梧桐「マルチマジックデバイス……、魔法使いって感じだ。シンプルな方がそれっぽくなるか……ふむ」


エイリオ「ちょっと見たいかも」

鏡花「えっとですね……、これとかどうでしょうか」


▶どう考えても高校生くらいにしか見えない男性が悪い笑顔をしている写真ですね。父親、と言われなければ彼氏だと見間違う程です


エイリオ「お父さんわかーい!それに格好いい!悪鬼の中の水月さんとそっくりじゃん!」

梧桐(――やっぱり見た目で判断は出来ないもんなんだなと再認だ)


梧桐「あー……、うん。後お菓子の事だけど、お勧めの物とか得意な物でいいよ。ねだるのは悪いからね」


鏡花「ふふっ、ありがとうございます。――街中を歩いていると兄妹に間違えられることもあるんですよ」

エイリオ「よーしオレも書くぞー!ナルなんて書いたのー?みしてみーみしてみー?」

鏡花「得意な物……、クッキーでしょうか……?」


梧桐「クッキー……楽しみ……、にしてる。じゃないしておくよぉ」


ビゾン……、ロシアの銃をモチーフにし、マガジンが独特。

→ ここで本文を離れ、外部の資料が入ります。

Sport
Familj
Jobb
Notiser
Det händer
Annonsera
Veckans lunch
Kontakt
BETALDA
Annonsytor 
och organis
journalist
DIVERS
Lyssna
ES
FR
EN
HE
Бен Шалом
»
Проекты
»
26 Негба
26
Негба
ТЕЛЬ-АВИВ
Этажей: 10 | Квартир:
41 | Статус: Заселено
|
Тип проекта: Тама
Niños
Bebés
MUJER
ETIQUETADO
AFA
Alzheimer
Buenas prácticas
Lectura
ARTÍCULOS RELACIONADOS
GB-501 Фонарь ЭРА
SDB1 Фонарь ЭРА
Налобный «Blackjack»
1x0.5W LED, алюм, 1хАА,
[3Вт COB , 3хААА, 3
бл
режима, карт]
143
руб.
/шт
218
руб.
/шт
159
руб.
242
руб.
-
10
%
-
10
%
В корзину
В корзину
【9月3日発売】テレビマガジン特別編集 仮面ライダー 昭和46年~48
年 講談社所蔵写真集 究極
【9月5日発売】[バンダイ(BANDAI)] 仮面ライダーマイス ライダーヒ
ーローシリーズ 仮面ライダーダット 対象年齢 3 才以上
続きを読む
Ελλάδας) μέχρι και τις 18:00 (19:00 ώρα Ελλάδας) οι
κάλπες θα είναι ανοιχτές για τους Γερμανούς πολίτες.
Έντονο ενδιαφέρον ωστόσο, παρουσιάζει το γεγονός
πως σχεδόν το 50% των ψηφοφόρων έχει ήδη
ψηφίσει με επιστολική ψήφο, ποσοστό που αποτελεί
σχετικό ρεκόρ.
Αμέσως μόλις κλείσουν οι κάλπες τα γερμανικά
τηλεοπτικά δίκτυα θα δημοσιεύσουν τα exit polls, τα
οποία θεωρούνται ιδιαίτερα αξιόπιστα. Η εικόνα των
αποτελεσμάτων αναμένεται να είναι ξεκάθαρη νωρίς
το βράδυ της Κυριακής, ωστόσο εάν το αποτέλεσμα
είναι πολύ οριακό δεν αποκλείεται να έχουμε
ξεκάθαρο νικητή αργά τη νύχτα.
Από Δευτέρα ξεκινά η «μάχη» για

主な使い方は束縛を諦観でコーティングした負の感情を時属性と呼ばれる概念を銃で撃ち込むスタイル。マガジンに供給しやすいのが好みなんだろう。メンタルがあまり強くない為、『闇』と相対した時壊れる可能性がある。適度に壊して耐性をつけたい

(祓川青葉が後日紅葉に提出した資料より)


秋斗「こんにちはー。あら、珍しく先生いない」


梧桐 「――ビゾン?あ、先輩も来たんですねぇ」


秋斗「ん?何やってんのみんな。」

エイリオ「パイセンチィィーッス!今ねー!梧桐先輩の作ってくれたアンケート書いてるんだー!パイセンもやって!」

秋斗「アンケート……、そんなん書くのか梧桐。ってうわ律儀かよ」

叶琉「書いて書いてー、大丈夫怪しいものじゃないですー」


梧桐「――まぁ、口を開くと余計な事ばっかりでるんでー、こっちの方が楽ってだけですよ」


秋斗「んー、この武器を使ってる理由かー。最初想像した時『これ化け物とかと戦わされたりすんのかな。やだなー』で薙刀になったんだよな。――あんまり褒められたものではない」


梧桐「銃か、こうして見てるとちょっと興味沸くな……」


叶琉「終わったから甘いものー、んーこれだ!紗々!」


梧桐「槍系って長いですもんねぇ、でも先輩は剣の方がいいですよね~。どうせ殴るだけなら」

鏡花「剣って格好良いですよね。私が振るうにはちょっと辛いですが……」

秋斗「あー剣、いいよな。俺も使いたかったなー。なんてったって勇者みたいだし!」

エイリオ「先輩書けたよ!」


エルフウンボウ……。本人はそう言っているが、おそらくエルフィンボウのことだろう。エルヴンボウの可能性もある。ダークエルフの武器が槍系のイメージが整ったのが2004年のLineage2なことから、本人の部族の概念成立はもっと古いと思われる。元の概念がロードス島戦記な可能性があり、研究対象として更に見るべきだろう。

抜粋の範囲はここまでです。